Temperature Coefficients
The power temperature coefficient γ (gamma) indicates how much module output decreases per Kelvin temperature rise above 25°C:
| Module Technology | Temperature Coefficient γ |
|---|---|
| Monocrystalline PERC | –0.35 to –0.40%/K |
| Polycrystalline | –0.40 to –0.45%/K |
| TOPCon | –0.30 to –0.35%/K |
| Heterojunction (HJT) | –0.25 to –0.30%/K |
| Thin-film CdTe | –0.20 to –0.25%/K |
Heterojunction and thin-film modules have lower temperature losses and are therefore particularly suitable for hot locations or systems with restricted rear ventilation.
Module Temperature in Operation
Cell temperature during operation is significantly above ambient temperature. A dark module absorbs about 80% of incident radiation and converts only 20% to electricity – the rest becomes heat.
Module temperature can be approximately calculated:
TModule = TAmbient + k × G
where k is a factor depending on mounting situation:
- Freestanding, well-ventilated: k ≈ 0.025 K·m²/W
- Roof-mounted with ventilation: k ≈ 0.030 K·m²/W
- Roof-integrated without air gap: k ≈ 0.050 K·m²/W
At 1,000 W/m² irradiance and 25°C ambient temperature, a well-ventilated roof-mounted module reaches about 55°C, an integrated module up to 75°C.
Temperature Losses Over the Year
The temperature factor kTemp describes mean yield reduction over the year:
kTemp = 1 + γ × (TModule,mean – 25°C)
In the UK, the mean weighted module temperature (weighted by irradiance) lies between 35 and 42°C. With a temperature coefficient of –0.38%/K:
kTemp = 1 + (–0.0038) × (38 – 25) = 1 – 0.049 = 0.951
Temperature losses in the UK therefore amount to approximately 5 to 6% annually – lower than in continental Europe due to the temperate maritime climate.
Factor 5: Inverter and Power Electronics
Inverter Functions
The inverter is the central link between PV generator and electricity grid. Its main tasks:
- DC/AC conversion: Converting module direct current to grid-compliant alternating current (230 V, 50 Hz)

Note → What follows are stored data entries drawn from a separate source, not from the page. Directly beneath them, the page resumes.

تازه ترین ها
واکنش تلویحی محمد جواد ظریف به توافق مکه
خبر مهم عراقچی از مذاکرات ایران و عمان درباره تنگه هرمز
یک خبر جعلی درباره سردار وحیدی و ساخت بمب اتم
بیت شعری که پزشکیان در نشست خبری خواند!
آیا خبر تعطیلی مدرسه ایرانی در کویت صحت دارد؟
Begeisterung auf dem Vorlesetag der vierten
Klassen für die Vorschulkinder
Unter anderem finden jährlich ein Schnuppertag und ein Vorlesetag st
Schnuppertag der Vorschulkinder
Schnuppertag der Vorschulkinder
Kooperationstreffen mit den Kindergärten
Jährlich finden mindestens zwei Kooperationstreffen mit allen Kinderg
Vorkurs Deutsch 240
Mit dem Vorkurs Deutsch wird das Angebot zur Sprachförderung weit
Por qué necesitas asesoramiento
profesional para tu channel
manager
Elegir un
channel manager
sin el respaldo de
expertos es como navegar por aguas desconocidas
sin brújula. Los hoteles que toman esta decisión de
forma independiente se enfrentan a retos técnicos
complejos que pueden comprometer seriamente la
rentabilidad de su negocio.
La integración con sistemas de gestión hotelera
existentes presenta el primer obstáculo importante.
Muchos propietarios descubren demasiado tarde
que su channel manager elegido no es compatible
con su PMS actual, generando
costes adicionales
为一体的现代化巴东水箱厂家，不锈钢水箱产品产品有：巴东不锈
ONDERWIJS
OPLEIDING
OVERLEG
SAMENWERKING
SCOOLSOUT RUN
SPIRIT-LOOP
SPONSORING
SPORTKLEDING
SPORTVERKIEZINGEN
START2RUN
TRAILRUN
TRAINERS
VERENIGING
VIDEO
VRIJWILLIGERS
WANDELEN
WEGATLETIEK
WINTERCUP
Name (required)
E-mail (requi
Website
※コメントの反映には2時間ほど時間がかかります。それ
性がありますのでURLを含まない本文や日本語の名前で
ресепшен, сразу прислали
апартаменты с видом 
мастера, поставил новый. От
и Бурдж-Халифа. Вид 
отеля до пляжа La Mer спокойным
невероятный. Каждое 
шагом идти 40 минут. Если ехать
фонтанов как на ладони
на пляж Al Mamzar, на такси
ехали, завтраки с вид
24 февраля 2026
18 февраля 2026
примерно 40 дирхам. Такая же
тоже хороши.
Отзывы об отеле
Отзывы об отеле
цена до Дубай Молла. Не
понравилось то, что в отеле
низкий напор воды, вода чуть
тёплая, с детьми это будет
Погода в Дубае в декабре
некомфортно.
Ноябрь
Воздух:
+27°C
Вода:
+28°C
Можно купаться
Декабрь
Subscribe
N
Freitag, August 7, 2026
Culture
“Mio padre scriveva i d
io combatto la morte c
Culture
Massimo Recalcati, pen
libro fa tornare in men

- MPP tracking: Continuously finding the optimal operating point of modules
- Grid monitoring: Maintaining voltage and frequency limits, disconnection during grid faults
- Monitoring: Recording and transmitting yield data
Inverter Efficiency
Inverter efficiency ηInv is not constant but load-dependent. In partial load range (below 20% of rated power), efficiency drops because the electronics' self-consumption remains constant while throughput power decreases.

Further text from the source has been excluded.